私学の小学校に通うことは、大人が思うよりも過酷であった。少なくとも、私には・・・
大人にしてみれば、小さな子がランドセルを背負い、友達と大きな声で話をしたり、ホームや電車内を無駄に移動したり走ったり、悪いイメージを持っている人も少なくないと思うが、心細い気持ちで通う子どももいる事を、頭の片隅に置いて見守っていただきたい。

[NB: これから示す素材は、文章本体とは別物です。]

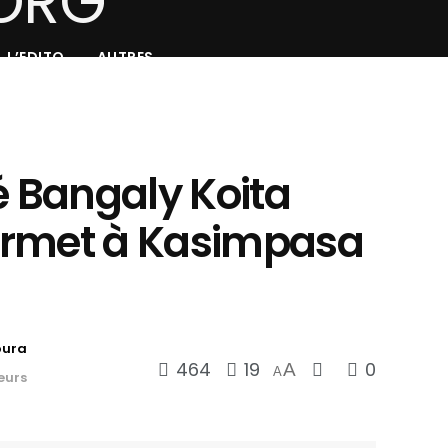
L’EDITO
AUTRES
é Bangaly Koita
ermet à Kasimpasa
oura
464
19
0
A
A
eurs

1年生になったばかりの頃は、同じ方向の上級生と一緒に登校する規則になっている。確か1年間だった気もするが、期間は記憶にない。
私の引率者は、丁度6年生だった兄であった。
兄は、いつもギリギリに登校しており、私に駅まで全力で走るよう命じた。
歩くと10分くらいかかるような道を3分で走る。
運動神経の悪い私には到底無理な話であった。
兄は、私を残して平気で先に走って行った。
3日目には、私は1人で学校に行かざるを得なくなった。
母が1人で登校する私に何を言い、兄にそのことについて注意をしたのかどうか、何も知らない。
怒られながら無茶なタイムで走らされるより、ゆったり登校したかった。

しかし、世間は甘くはなかった。
ラッシュアワーの電車の中で、サラリーマンがランドセルを肘置きにするなど当たり前であった。
ある時には、真面目そうな男子高校生が、私のパンツに手を入れてきた。私は全力でその手を押さえ、小さな声で「やめてください」と言った。すると、手はパンツから抜け出て、高校生は何も無かったかのような顔をしていた。
またある時は、ホームの端を歩く私の両肩を突然掴み、線路に落とそうとする男子高校生に遭遇した。驚き恐怖の表情を浮かべる私をからかい笑う、複数名のやんちゃそうな男子高校生に、恥ずかしさと恐怖でいたたまれなくなった。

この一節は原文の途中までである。